TTFNeXt for real-time object detection

Abstract Modern object detectors rarely achieve short training time, fast inference speed, and high accuracy at the same time. To strike a balance among them, we propose single-scale TTFNet and multi-scale TTFNeXt. In this work, we use light-head, single-stage, and anchor-free designs, which enable fast inference speed. Then, we focus on reducing training time and improving accuracy. We notice that encoding more training samples from annotated boxes plays a similar role as increasing batch size, which helps enlarge the learning rate and accelerate the training process. To this end, we introduce a dense regression approach based on Gaussian kernels.
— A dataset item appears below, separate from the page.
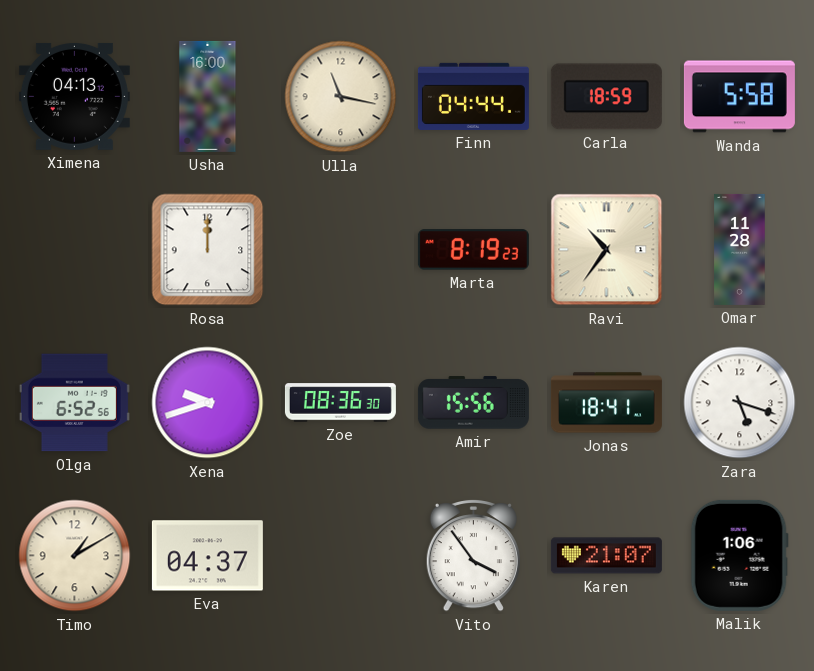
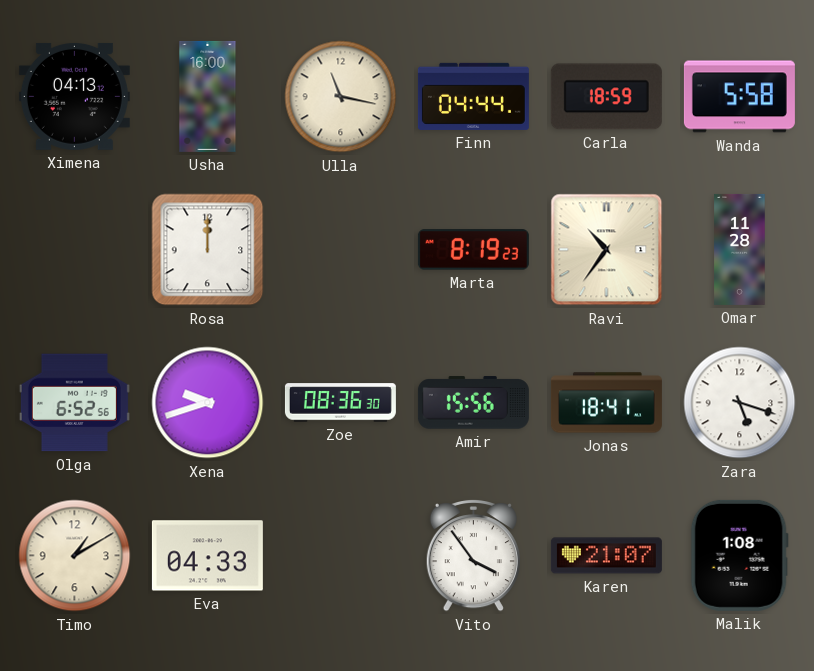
Eva: 04:37 -> 04:33
Malik: 1:06 -> 1:08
We also show through experiments that deformable convolutions in our single-scale detector are not sufficient to handle the scale-variation problem. Therefore, we extend the single-scale detector to a multi-scale version. The multi-scale design will yield redundant detections from different pyramid levels, thus we introduce our cross-level NMS algorithm to efficiently eliminate redundant results. Experiments on MS COCO show that our TTFNet and TTFNeXt have great advantages in balancing training time, inference speed, and accuracy. They can reduce training time by more than three times compared to previous real-time detectors under similar detection accuracy and faster inference speed. When training 120 epochs, our TTFNeXt is able to achieve 33.7 AP/99 FPS and 41.8 AP/40 FPS with single GTX 1080Ti.